* _INPUT_:
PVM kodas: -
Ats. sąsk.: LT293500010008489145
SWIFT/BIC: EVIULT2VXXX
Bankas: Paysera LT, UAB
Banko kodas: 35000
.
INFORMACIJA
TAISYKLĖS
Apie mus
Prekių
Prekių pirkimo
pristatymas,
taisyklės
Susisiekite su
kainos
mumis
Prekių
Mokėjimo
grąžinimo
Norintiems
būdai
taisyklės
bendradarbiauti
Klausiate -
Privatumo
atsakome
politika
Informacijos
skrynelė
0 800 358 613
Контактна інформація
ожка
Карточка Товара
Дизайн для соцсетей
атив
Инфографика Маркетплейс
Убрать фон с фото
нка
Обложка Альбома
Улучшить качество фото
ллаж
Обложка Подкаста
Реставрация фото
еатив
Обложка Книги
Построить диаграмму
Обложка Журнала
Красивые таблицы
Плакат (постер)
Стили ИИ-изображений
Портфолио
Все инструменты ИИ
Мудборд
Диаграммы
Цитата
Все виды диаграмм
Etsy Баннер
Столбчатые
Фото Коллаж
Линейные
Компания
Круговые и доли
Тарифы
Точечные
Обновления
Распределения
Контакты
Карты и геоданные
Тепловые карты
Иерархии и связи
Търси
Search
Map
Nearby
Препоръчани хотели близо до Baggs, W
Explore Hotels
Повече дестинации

* * *

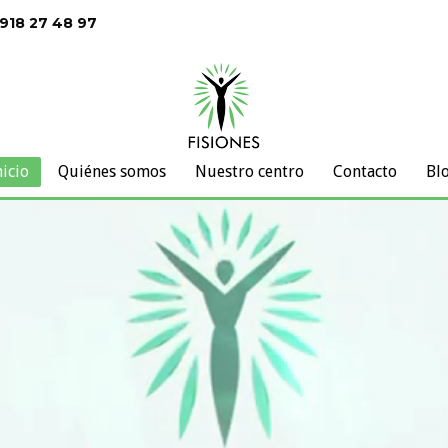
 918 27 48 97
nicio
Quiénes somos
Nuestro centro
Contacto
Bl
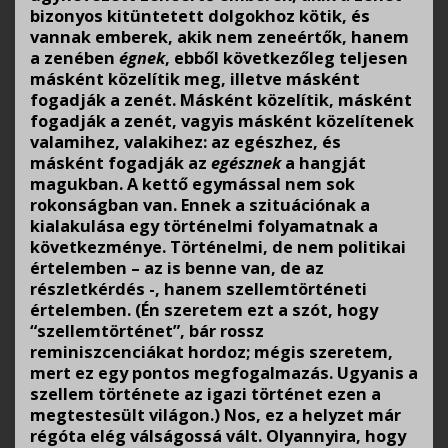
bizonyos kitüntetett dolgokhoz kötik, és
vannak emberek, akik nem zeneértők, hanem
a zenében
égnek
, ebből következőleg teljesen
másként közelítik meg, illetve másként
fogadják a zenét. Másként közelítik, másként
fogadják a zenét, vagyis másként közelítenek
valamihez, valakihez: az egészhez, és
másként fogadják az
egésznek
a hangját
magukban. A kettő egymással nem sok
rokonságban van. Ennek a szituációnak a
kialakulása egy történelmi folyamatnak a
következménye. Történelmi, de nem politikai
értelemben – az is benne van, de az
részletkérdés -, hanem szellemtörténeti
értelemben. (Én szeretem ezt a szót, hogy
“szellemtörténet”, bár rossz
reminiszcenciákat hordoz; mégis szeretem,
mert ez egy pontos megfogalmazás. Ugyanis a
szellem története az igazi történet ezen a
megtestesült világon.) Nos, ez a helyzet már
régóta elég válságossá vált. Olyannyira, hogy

* _WHAT YOU ARE ASKED TO DO_:
If a line in the data above holds the string "másként", report that line.

* _RESULT BELOW_:
másként közelítik meg, illetve másként
fogadják a zenét. Másként közelítik, másként
fogadják a zenét, vagyis másként közelítenek
másként fogadják az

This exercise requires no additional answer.